Global Asymptotic Stability For The Higher Order Rational Difference Equations

Rational, difference equations appear as discrete analogues and numerical solutions of differential and delay differential equations which model various diverse phenomena in biology, ecology,physiology,physics,engineering and economics,whose qualitative analysis has always been the hot spot subject to be studied in recent years. In this dissertation we mainly consider global asymptotical stability of three kinds of rational difference equation.Recently there has been a great interest in studying the qualitative properties of rational difference equations.Some prototypes for the development of the basic theory of the global behavior of nonlinear difference equations of order greater than one come from the results for rational difference equations.However,there have not been any effective general methods to deal with the global behavior of rational difference equations of order greater than one so far. From the known work,one can see that it is extremely difficult to understand thoroughly the behavior of solutions of rational difference equations although they simple forms.The method of Lyapunov is also a effective general method,Therefore, the study of the qualitative properties of rational difference equations of order greater than one is worth further consideration.First,in Chapter 2, the global asymptotical stability for a forth order rational difference equations was investigated by using "Semi-cycle Analysis Method",the method which can be used to solve the global asymptotic stability for a kind of rational difference equation,but it is difficult to solve the higher order rational difference equations directly.
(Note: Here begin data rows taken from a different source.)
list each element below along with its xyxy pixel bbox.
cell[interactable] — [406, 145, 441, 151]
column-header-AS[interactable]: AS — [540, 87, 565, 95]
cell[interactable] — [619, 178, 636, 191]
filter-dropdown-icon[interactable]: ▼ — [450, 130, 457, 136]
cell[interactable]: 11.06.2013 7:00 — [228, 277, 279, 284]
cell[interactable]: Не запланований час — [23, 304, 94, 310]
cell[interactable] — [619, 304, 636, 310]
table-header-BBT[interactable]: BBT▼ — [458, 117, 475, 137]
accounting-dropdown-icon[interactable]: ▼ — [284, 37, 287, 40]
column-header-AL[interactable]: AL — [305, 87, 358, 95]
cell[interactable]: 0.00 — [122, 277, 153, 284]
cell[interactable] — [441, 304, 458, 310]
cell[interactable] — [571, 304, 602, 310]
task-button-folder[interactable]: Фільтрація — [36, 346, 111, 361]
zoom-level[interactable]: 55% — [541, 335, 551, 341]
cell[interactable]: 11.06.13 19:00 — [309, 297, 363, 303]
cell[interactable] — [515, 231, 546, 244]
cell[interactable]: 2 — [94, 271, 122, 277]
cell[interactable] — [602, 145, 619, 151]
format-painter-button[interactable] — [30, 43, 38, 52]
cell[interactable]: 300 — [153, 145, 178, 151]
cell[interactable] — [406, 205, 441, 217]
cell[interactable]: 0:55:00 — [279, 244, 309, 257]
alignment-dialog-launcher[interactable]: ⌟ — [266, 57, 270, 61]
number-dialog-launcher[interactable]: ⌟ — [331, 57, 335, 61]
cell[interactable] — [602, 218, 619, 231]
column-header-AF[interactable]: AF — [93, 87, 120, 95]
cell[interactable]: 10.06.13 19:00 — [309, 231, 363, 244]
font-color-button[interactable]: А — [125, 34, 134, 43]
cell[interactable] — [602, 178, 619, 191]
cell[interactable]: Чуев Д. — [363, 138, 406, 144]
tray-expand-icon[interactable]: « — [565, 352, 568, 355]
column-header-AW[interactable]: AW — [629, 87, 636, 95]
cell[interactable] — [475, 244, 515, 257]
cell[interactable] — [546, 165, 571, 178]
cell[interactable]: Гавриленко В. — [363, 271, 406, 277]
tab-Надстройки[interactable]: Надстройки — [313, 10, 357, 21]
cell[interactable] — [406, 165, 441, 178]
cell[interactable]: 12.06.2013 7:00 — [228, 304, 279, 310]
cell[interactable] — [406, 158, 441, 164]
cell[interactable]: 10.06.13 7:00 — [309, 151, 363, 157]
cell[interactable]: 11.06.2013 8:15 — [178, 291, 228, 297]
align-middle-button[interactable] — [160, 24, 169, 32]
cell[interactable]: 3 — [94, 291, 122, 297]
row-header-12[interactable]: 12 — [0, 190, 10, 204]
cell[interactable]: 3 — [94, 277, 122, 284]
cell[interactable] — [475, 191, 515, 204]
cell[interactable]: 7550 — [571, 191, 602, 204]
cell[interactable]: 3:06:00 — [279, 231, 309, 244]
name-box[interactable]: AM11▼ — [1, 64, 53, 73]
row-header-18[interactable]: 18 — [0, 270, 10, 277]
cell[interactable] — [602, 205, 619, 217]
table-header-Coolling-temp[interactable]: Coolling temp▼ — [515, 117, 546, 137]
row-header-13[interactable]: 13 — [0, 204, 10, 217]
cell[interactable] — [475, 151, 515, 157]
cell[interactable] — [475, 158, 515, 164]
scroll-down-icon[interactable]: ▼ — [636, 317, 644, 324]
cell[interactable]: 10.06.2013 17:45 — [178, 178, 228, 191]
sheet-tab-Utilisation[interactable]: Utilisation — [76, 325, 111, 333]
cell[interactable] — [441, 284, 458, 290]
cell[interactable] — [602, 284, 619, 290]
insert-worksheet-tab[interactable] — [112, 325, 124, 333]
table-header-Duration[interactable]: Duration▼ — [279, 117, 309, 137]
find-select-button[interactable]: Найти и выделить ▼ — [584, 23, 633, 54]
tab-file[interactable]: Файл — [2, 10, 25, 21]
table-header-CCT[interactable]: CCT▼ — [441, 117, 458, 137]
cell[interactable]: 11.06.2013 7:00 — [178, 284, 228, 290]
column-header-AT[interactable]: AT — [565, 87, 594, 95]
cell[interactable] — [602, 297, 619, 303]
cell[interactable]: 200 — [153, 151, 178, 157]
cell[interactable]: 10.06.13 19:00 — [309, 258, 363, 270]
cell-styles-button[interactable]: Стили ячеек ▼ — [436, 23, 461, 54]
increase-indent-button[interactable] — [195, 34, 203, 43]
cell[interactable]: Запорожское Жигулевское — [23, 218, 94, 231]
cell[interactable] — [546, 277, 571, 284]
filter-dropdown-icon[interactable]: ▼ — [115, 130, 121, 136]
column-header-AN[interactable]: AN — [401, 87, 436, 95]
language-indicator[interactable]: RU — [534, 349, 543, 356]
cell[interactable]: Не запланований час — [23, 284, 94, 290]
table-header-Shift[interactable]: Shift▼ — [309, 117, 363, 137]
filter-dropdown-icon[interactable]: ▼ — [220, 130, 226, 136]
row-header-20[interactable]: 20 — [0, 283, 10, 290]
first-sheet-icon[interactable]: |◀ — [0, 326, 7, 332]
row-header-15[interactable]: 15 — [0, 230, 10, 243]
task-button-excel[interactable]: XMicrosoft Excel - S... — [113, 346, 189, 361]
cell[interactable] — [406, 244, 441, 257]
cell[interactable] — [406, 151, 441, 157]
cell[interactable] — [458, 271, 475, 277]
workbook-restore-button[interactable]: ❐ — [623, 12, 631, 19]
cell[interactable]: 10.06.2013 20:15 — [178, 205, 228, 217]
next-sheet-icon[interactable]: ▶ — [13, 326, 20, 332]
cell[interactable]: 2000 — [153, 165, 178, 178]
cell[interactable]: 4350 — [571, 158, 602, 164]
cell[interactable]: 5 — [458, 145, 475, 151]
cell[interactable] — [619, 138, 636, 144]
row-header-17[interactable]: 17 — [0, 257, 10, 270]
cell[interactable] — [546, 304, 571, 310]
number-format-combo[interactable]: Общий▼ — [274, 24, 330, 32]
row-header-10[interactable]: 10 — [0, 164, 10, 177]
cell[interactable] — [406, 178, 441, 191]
Some known results are generalized.Second,the global asymptotic stability for a higher order rational difference equation was investigated by using "Subsequence Analysis Method " in Chapter 3,and the "Semi-cycle Analysis Method" is a extension and supplement of "Semi-cycle Analysis Method". A set of sufficient conditions for the global stability of higher order rational difference equations are also obtained.Finally, with help of a auxiliary equation,a set of sufficient conditions for the global stability of higher order rational difference equations were obtained.We also give some equations in each chapter of dissertation,Whose global asymptotic stability can be proved by the same method.